• Task details
Nothing outside the lines below from the one containing "Price range: $36.00 - $41.00 (95, 879)" through the one containing "Parlamentní listy (325, 1035)" is to be printed; print those exactly, ends included, and drop the pictures.

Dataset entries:
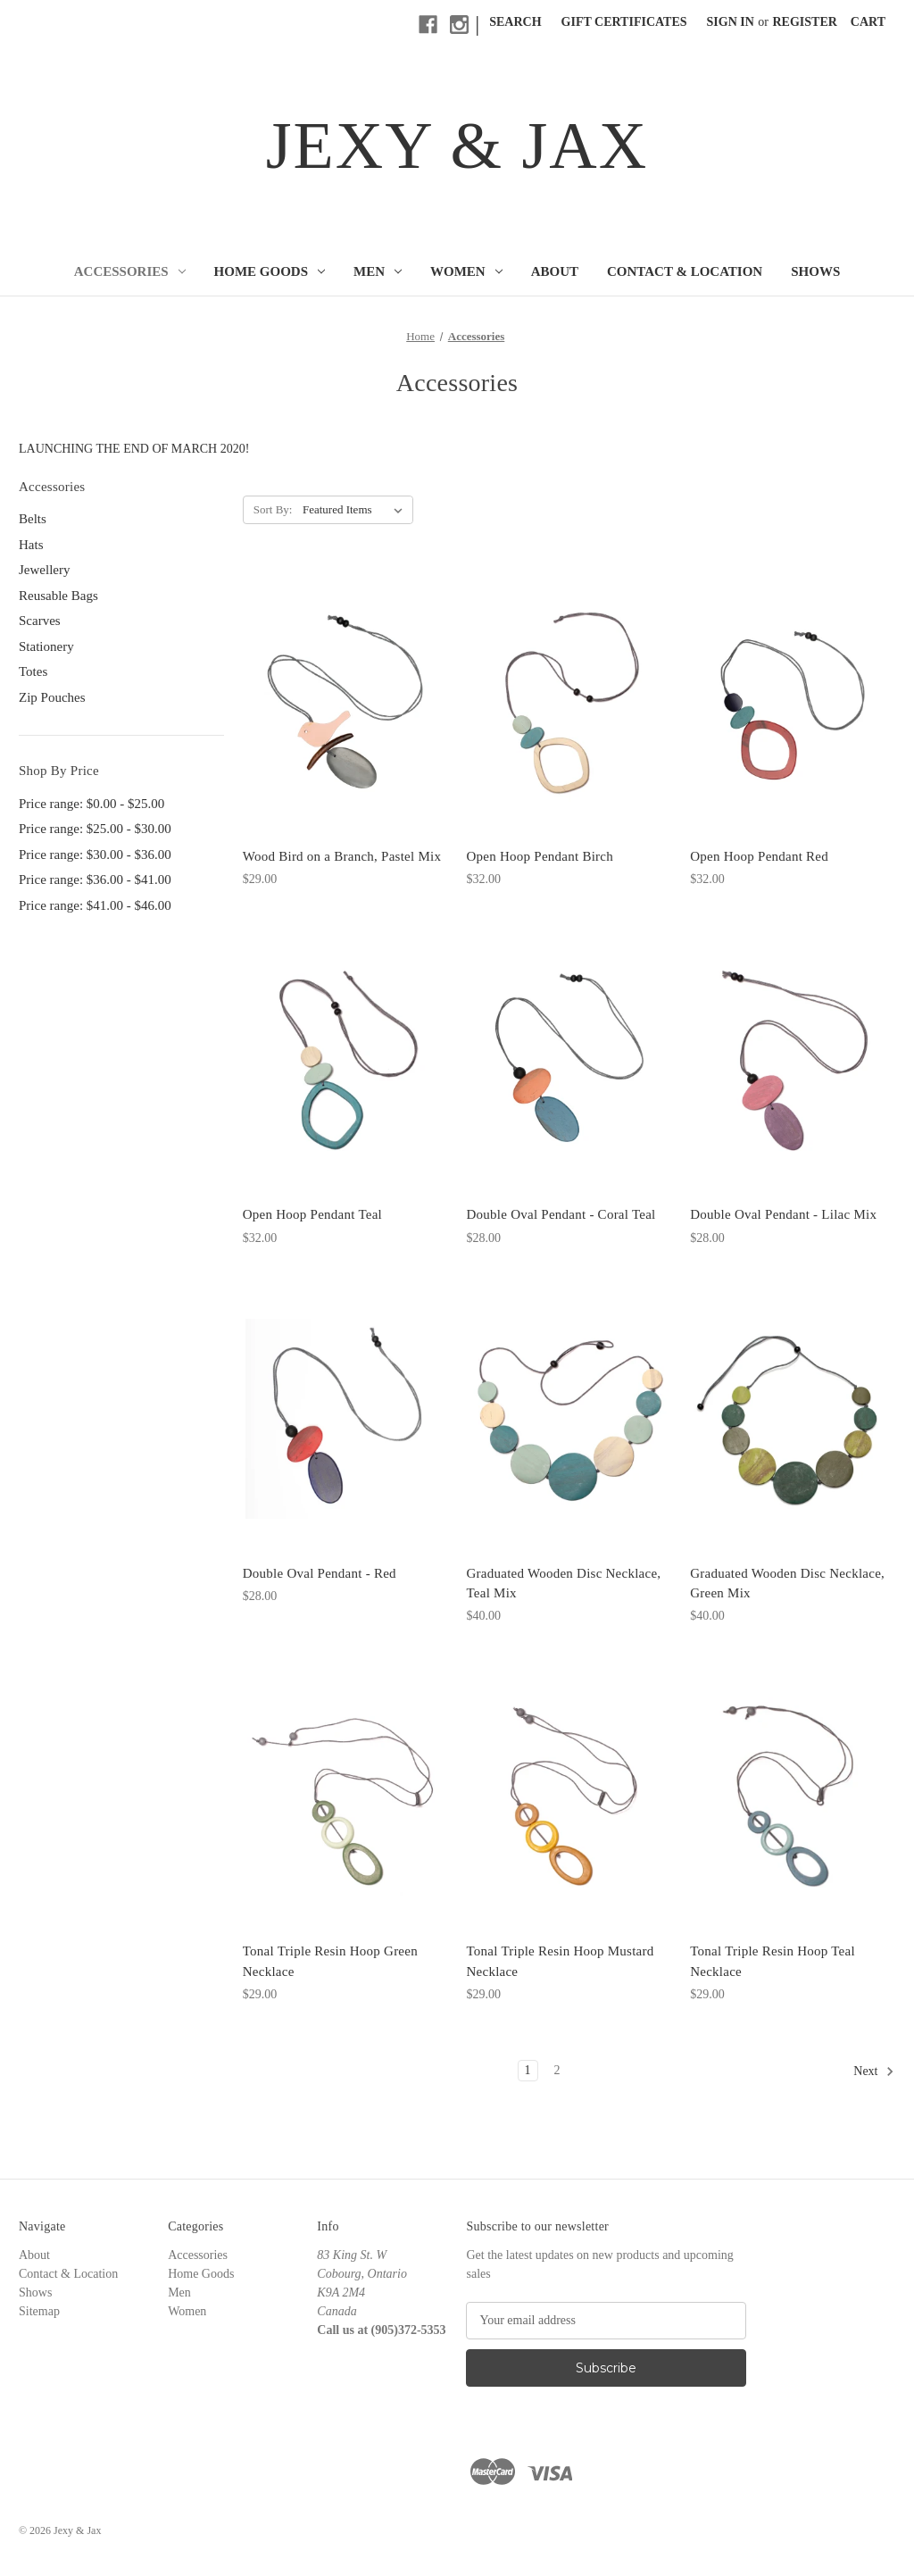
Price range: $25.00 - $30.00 (95, 828)
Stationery (46, 646)
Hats (31, 545)
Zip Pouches (52, 697)
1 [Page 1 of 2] (528, 2070)
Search (515, 22)
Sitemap (39, 2311)
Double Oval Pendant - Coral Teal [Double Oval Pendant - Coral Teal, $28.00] (560, 1214)
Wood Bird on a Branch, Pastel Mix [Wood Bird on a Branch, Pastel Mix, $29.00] (342, 856)
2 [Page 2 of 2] (557, 2070)
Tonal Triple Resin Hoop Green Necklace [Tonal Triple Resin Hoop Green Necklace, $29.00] (330, 1961)
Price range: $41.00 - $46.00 (95, 905)
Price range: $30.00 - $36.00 (95, 854)
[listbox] (356, 509)
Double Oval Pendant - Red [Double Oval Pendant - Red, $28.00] (319, 1573)
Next (873, 2071)
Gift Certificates (624, 22)
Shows (815, 271)
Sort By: (273, 509)
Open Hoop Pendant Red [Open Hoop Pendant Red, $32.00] (759, 856)
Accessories (130, 271)
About (554, 271)
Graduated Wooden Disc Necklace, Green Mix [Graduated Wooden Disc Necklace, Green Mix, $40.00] (787, 1583)
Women (466, 271)
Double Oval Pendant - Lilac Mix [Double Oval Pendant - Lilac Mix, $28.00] (783, 1214)
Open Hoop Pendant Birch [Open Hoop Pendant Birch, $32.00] (539, 856)
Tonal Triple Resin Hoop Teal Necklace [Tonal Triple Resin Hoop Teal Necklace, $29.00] (772, 1961)
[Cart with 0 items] (868, 22)
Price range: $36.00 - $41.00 (95, 879)
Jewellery (44, 570)
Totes (33, 671)
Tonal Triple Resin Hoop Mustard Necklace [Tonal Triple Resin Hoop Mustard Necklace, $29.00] (559, 1961)
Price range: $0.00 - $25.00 (91, 803)
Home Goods (269, 271)
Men (377, 271)
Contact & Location (684, 271)
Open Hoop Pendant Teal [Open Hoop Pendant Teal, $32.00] (312, 1214)
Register (805, 22)
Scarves (40, 620)
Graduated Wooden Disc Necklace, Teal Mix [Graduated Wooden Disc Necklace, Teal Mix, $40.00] (563, 1583)
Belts (32, 519)
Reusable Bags (58, 595)
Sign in (730, 22)
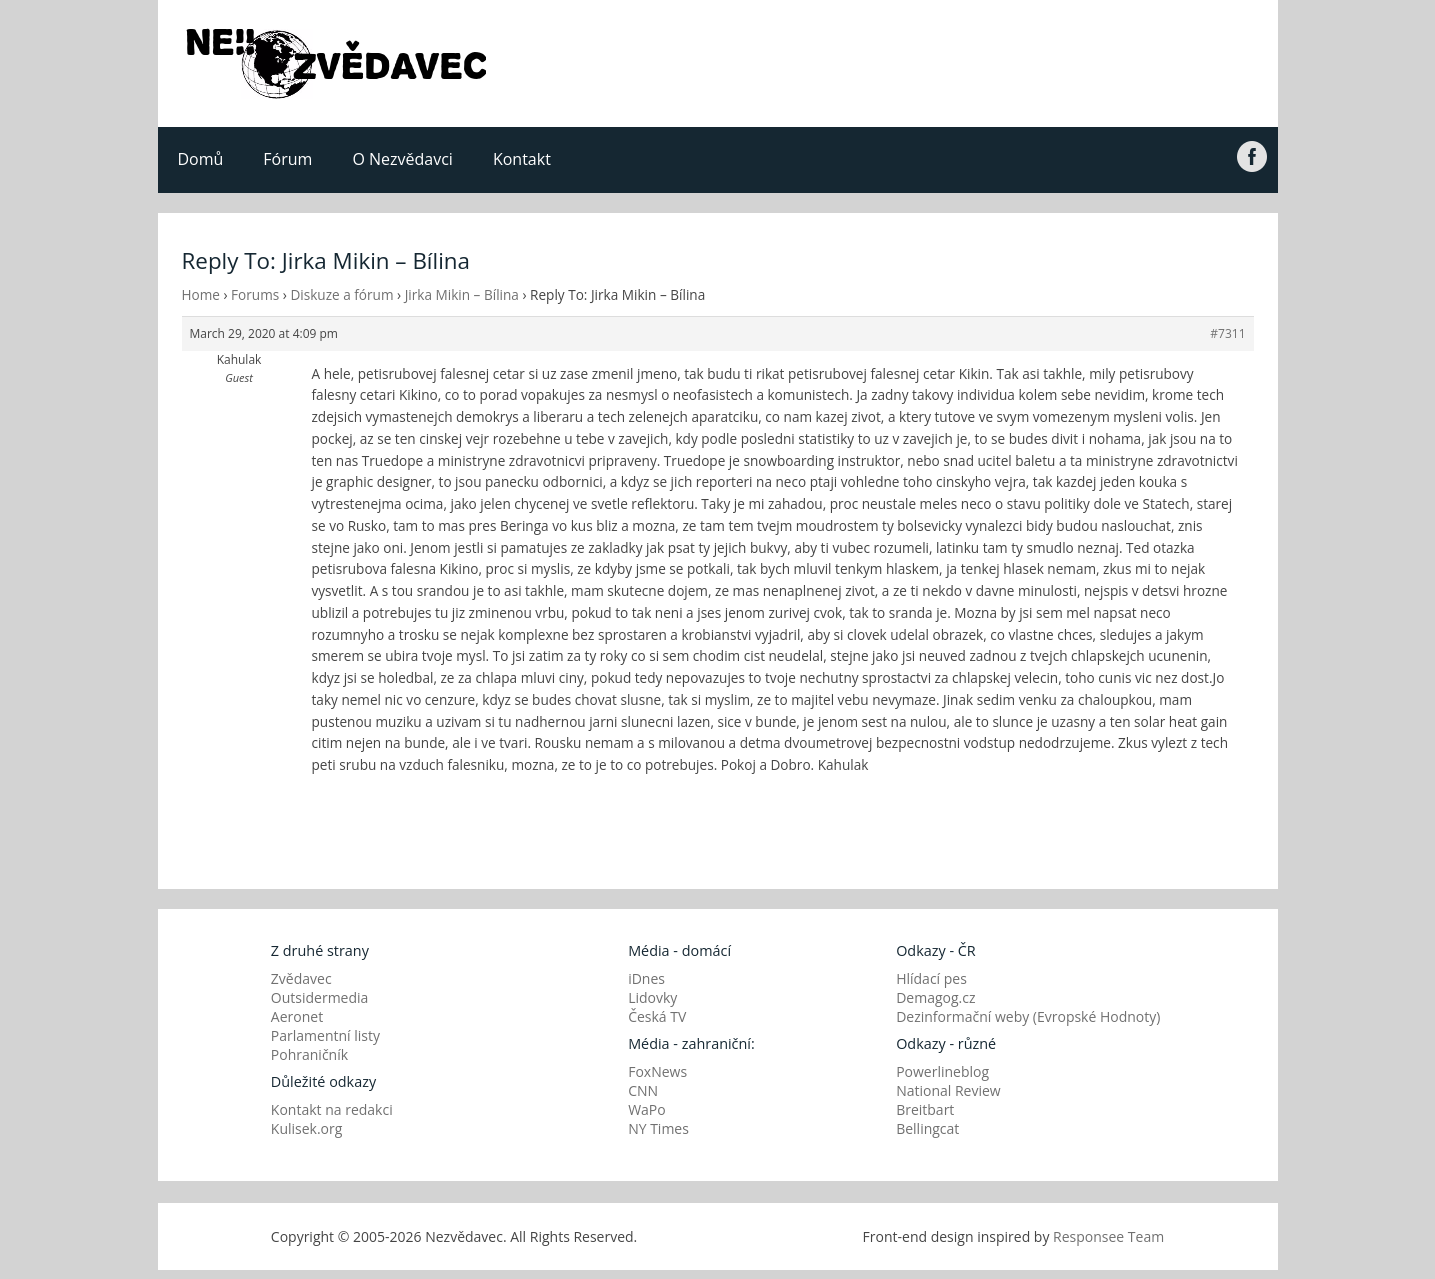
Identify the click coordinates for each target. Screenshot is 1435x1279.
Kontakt (522, 159)
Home (201, 294)
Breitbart (925, 1109)
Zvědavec (301, 978)
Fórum (287, 159)
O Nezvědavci (402, 159)
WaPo (647, 1109)
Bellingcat (927, 1128)
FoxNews (657, 1071)
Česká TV (657, 1016)
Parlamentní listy (325, 1035)
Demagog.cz (935, 997)
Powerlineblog (942, 1071)
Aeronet (297, 1016)
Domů (201, 159)
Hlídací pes (931, 978)
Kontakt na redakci (332, 1109)
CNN (643, 1090)
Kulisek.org (307, 1128)
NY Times (658, 1128)
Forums (255, 294)
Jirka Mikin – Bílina (462, 294)
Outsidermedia (320, 997)
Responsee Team (1108, 1236)
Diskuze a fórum (341, 294)
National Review (948, 1090)
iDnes (646, 978)
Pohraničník (309, 1054)
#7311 (1227, 333)
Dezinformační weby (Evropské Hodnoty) (1028, 1016)
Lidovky (652, 997)
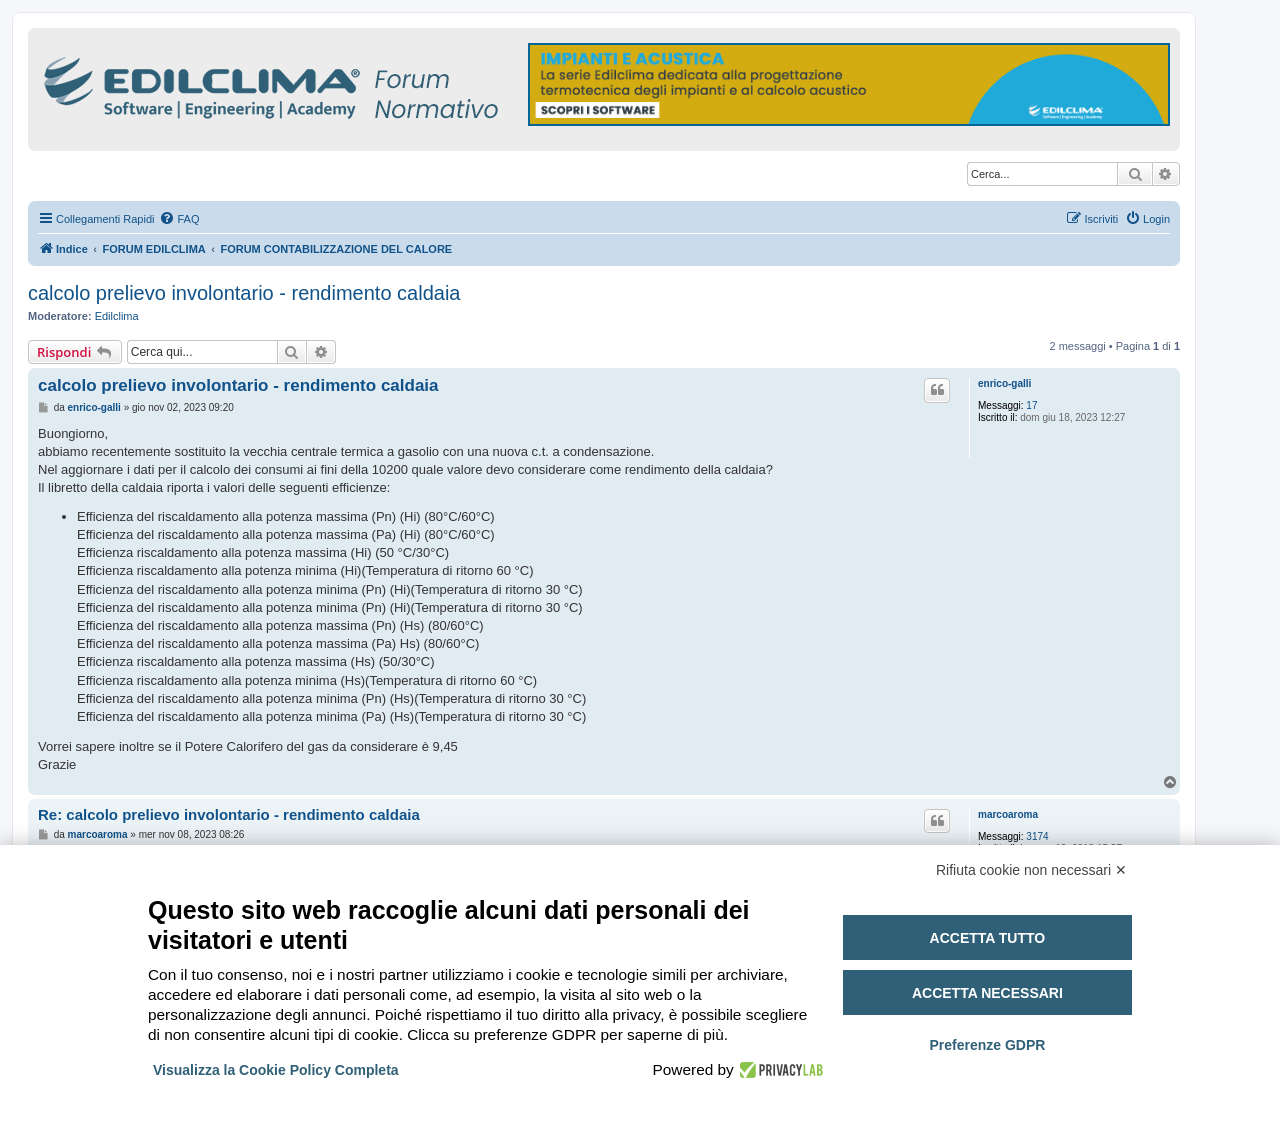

• Solved problem
Price range: $36.00 - $41.00 (95, 879)
Jewellery (44, 570)
Totes (33, 671)
Tonal Triple Resin Hoop Mustard Necklace [Tonal Triple Resin Hoop Mustard Necklace, $29.00] (559, 1961)
Price range: $0.00 - $25.00 (91, 803)
Home Goods (269, 271)
Men (377, 271)
Contact & Location (684, 271)
Open Hoop Pendant Teal [Open Hoop Pendant Teal, $32.00] (312, 1214)
Register (805, 22)
Scarves (40, 620)
Graduated Wooden Disc Necklace, Teal Mix [Graduated Wooden Disc Necklace, Teal Mix, $40.00] (563, 1583)
Belts (32, 519)
Reusable Bags (58, 595)
Sign in (730, 22)
Identify the click coordinates for each target. Screenshot is 1435x1279.
Kontakt (522, 159)
Home (201, 294)
Breitbart (925, 1109)
Zvědavec (301, 978)
Fórum (287, 159)
O Nezvědavci (402, 159)
WaPo (647, 1109)
Bellingcat (927, 1128)
FoxNews (657, 1071)
Česká TV (657, 1016)
Parlamentní listy (325, 1035)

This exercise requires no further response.